Con perplejidad. No creí que podrían faltarle al respeto a Helga de Alvear de esta manera, siendo una de las precursoras más veteranas de la feria y del arte español contemporáneo, además de una importantísima coleccionista. También me ha sorprendido la inacción de ARCO y sobre todo la actitud dictatorial y triunfante de IFEMA.

El “para evitar polémicas” que ha esgrimido la galería Helga de Alvear para retirar sus fotografías, ¿es autocensura o una imposición de instancias superiores?

Helga ha llegado hasta donde ha podido y le estoy muy agradecido por asumir riesgos conmigo. A veces la presión es demasiado grande. No la culpo si ha sucumbido a instancias superiores.

¿Cuál es la importancia de la capacidad de generar polémica para el arte?

El huracán mediático no suele responder al mundo que retrata. El mundo del arte está integrado en su mayoría por gente de mundo y con cultura que no se espanta tan fácilmente. La polémica ocurre cuando así lo deciden cuatro. He estado en muchas obras propias y ajenas que generaron polémica y desde dentro jamás vi a nadie escandalizado.

¿Cree que todo responde a una cuestión política?

En lo referente a este caso sin duda alguna. Vivimos una histeria colectiva con el tema del procés y la mala conciencia engendra fantasmas.

¿Cómo surgió la idea de esta obra y por qué la considera necesaria?

Ante el avance alarmante de gente perseguida por sus ideas hace un año iniciamos una investigación desde mi estudio para ver cómo de grave era el tema. Lo era. Hemos publicado casos relativos a más de setenta presos y no solo tenemos más sin publicar: además hay casos nuevos casi a diario. Es aterrador.

Los comisarios de la galería Helga de Alvear, ¿conocían el contenido de sus fotografías antes de abrir la exposición?

Sí claro. De hecho yo no pensaba en ARCO para hacer público esto pero les enseñé el proyecto y les gustó para ARCO. Yo encantado porque es una magnífica caja de resonancia.

En los últimos años han proliferado sanciones, censuras o vetos en el mundo cultural español. Las últimas afectan al rapero Valtònyc, y la retirada del libro Fariña. Ahora esto. ¿Qué está sucediendo?

Lo que está sucediendo es obvio. Lo importante es lo que no está sucediendo. Me refiero al plante de la sociedad frente al neofascismo imperante.

¿Considera que España está viviendo un proceso de involución democrática?

Sin duda. El Estado está penetrado por el crimen organizado. Todos lo sabemos. Cómo van a ser avanzados. No es compatible. Se usan las recetas del abuelo.

¿Conoce usted algún país en nuestro entorno dónde se esté produciendo penalizaciones similares a artistas por exhibir sus obras?

No.

¿Qué imagen cree que traslada España al mundo del arte internacional?

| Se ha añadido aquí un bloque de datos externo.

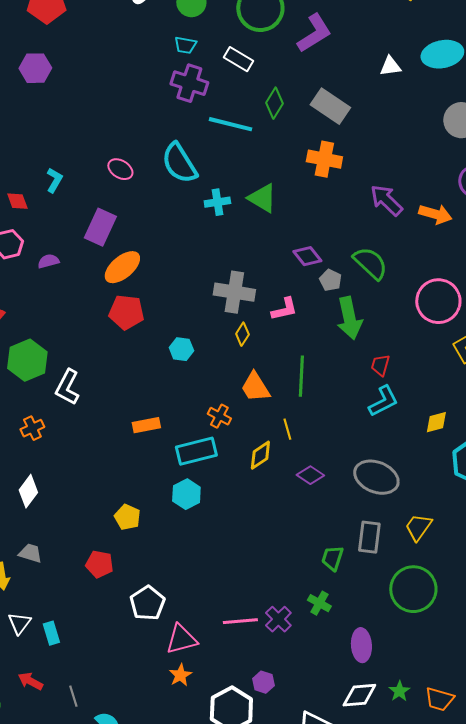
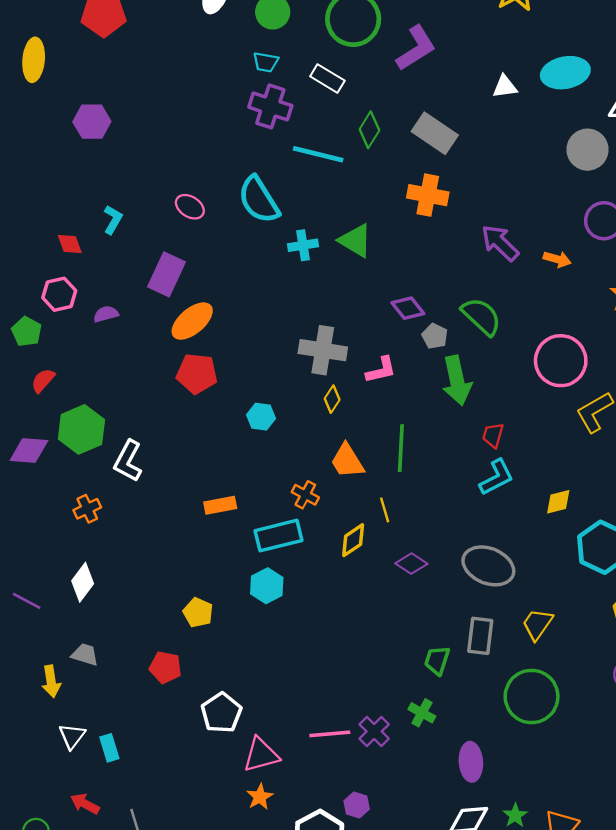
purple hexagon: (35, 68) -> (92, 122), moved
orange arrow: (435, 214) -> (557, 259), size x0.7

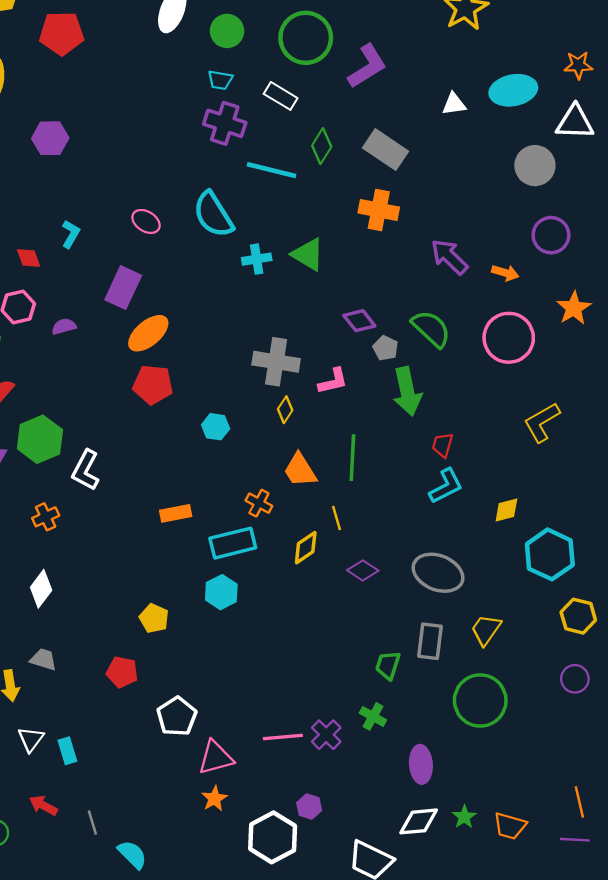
pink circle: (561, 361) -> (509, 338), moved

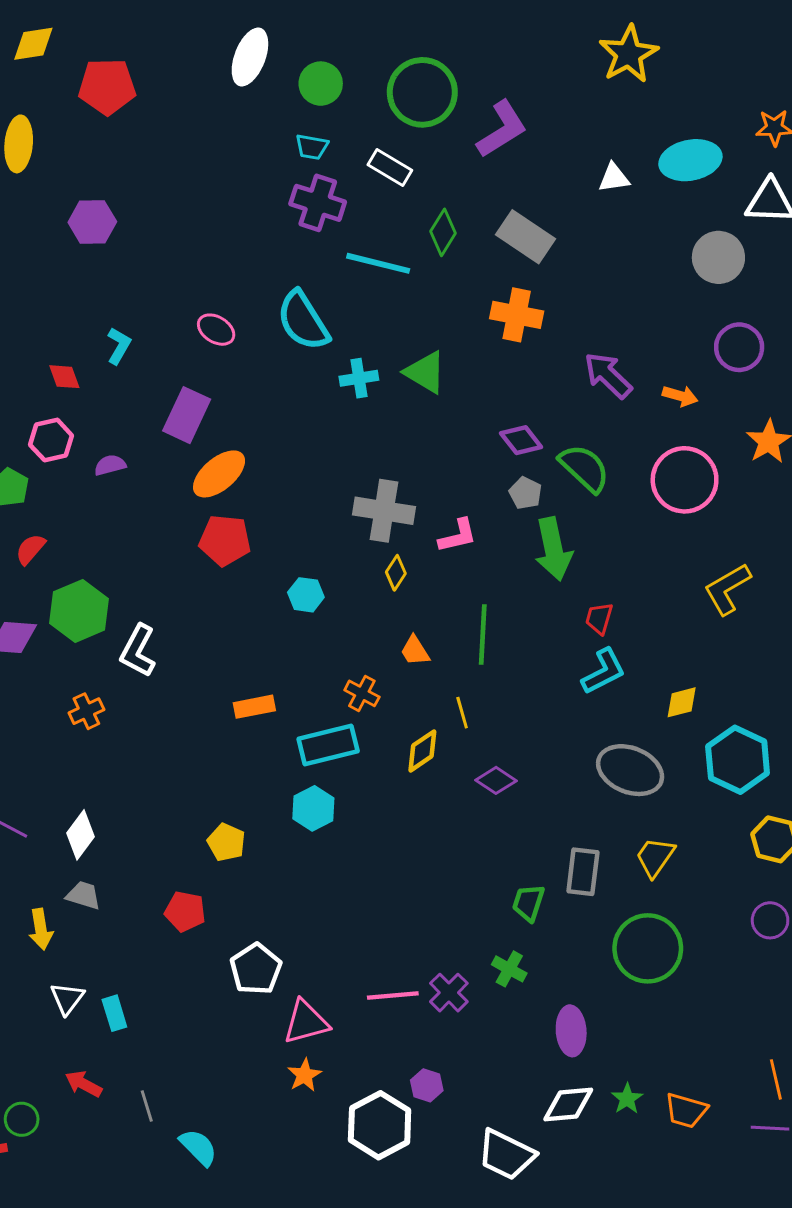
purple diamond: (359, 321) -> (521, 440), moved
orange trapezoid: (300, 470) -> (415, 651), size x0.7
gray ellipse: (438, 573) -> (630, 770), moved
white diamond: (41, 589) -> (81, 835), moved

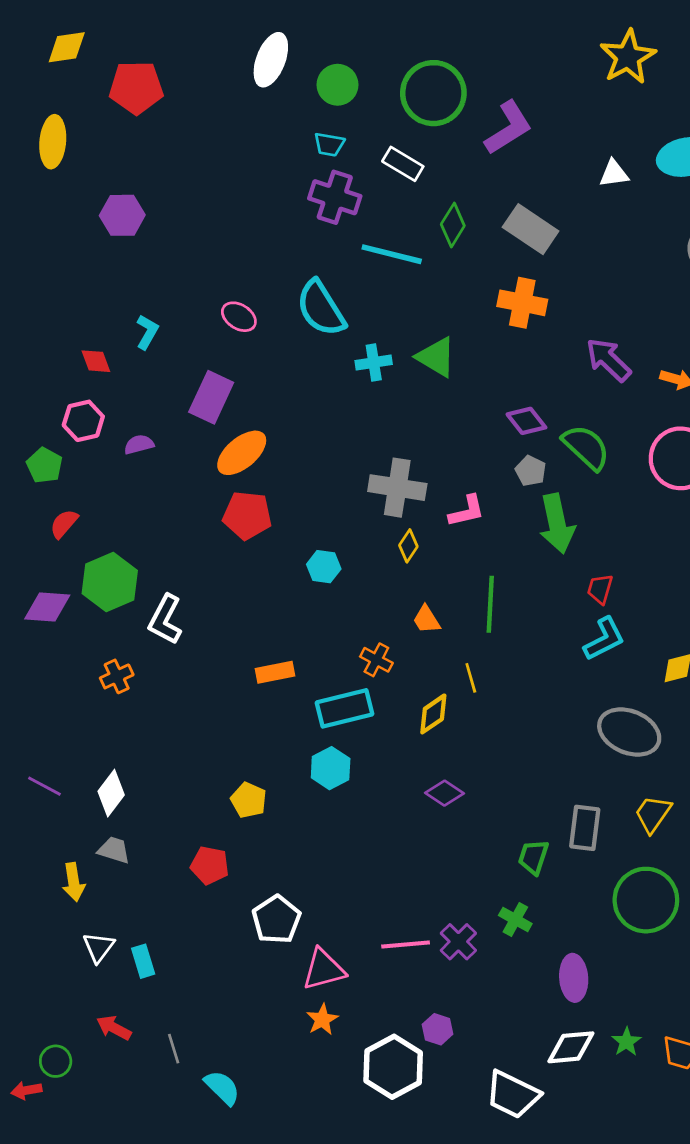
purple diamond: (496, 780) -> (444, 793), moved

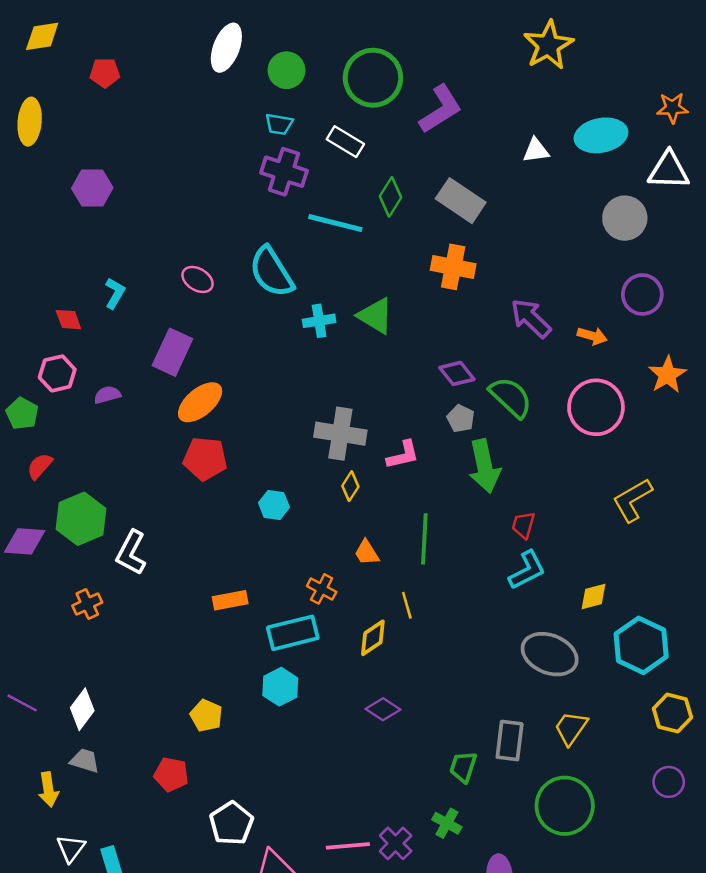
red pentagon: (136, 88) -> (105, 73), size x0.6

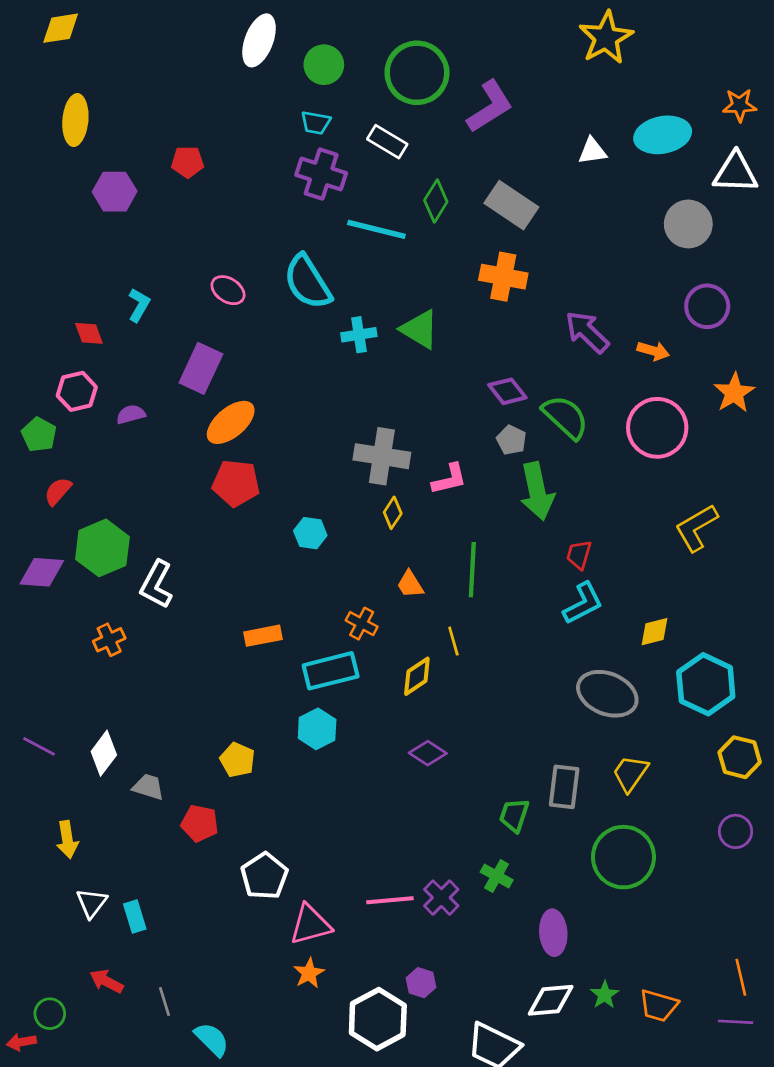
red pentagon: (105, 73) -> (187, 162), moved
yellow ellipse: (30, 122) -> (75, 120), moved
gray trapezoid: (85, 761) -> (148, 787), moved

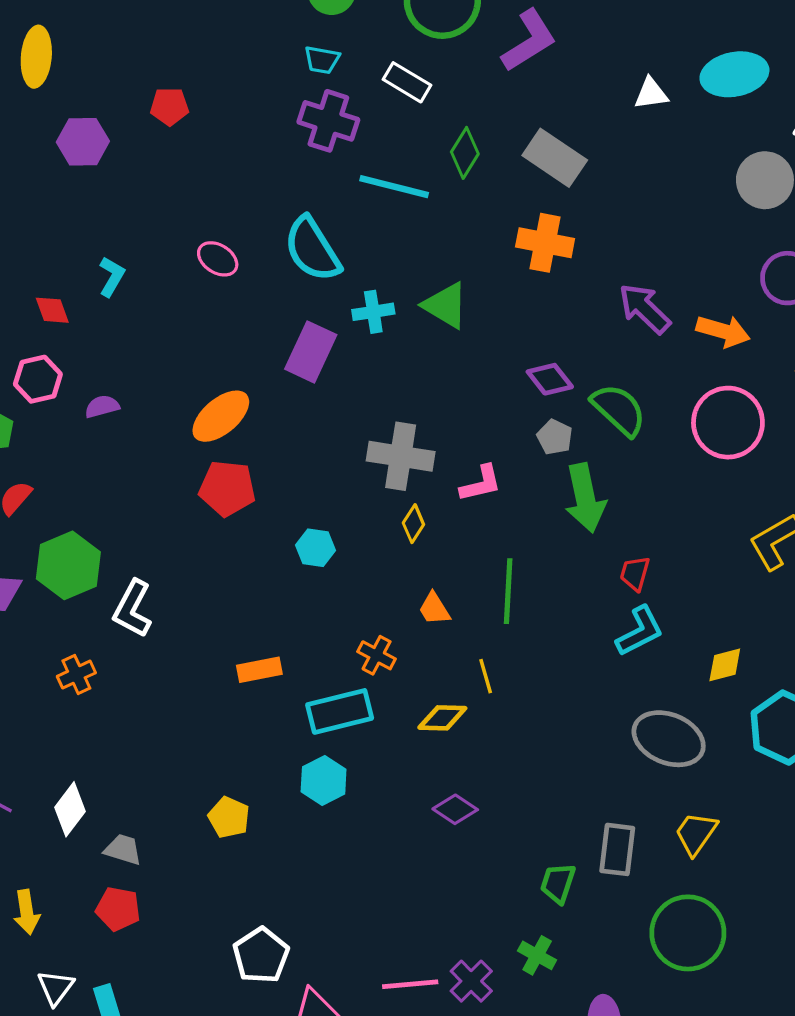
orange arrow: (653, 351) -> (723, 331), size x1.4
purple rectangle: (201, 368) -> (311, 352), moved
yellow diamond: (417, 676) -> (442, 718), turned 36
red pentagon: (200, 823) -> (118, 909), moved

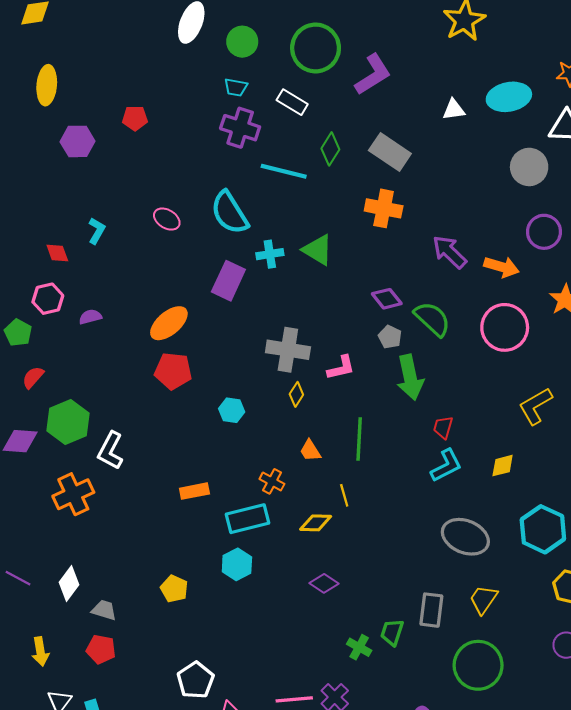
yellow diamond: (725, 665) -> (503, 466), moved
orange cross: (76, 675) -> (73, 494), size x1.6
green cross: (537, 955) -> (359, 647), moved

Exotismo, primitivismo, anacronismo, chabacanería…

¿Qué le dice que únicamente el 40% de las galerías invitadas este año a Arco, una Feria que trata de relanzar el mercado español del arte, sean nacionales?

Que el ridículo de este caso tendrá un impacto internacional desfavorable en un sesenta por ciento como mínimo.

Pese a que la cultura aporta el 2,5% del Producto Interior Bruto (PIB) español, sólo supone el 0,2% de los Presupuestos. ¿Acaso no es rentable el mundo del arte?

Pues mire, le guste o no le guste al poder lo que haga, pago mis impuestos. Así que por lo menos que no jodan y que nos dejen ganar para pagar el tributo.

¿Qué papel juega el Gobierno para velar por la salud del arte en España?

El gobierno está muy ocupado con no caer preso como para que le importe un pito nada ni nadie.

Su propuesta artística suele hacer profundos análisis de la actualidad. ¿No cree que ese papel lo deberían hacer los medios de comunicación?

Los medios de formación de masas, los llamaba justamente Agustín García Calvo.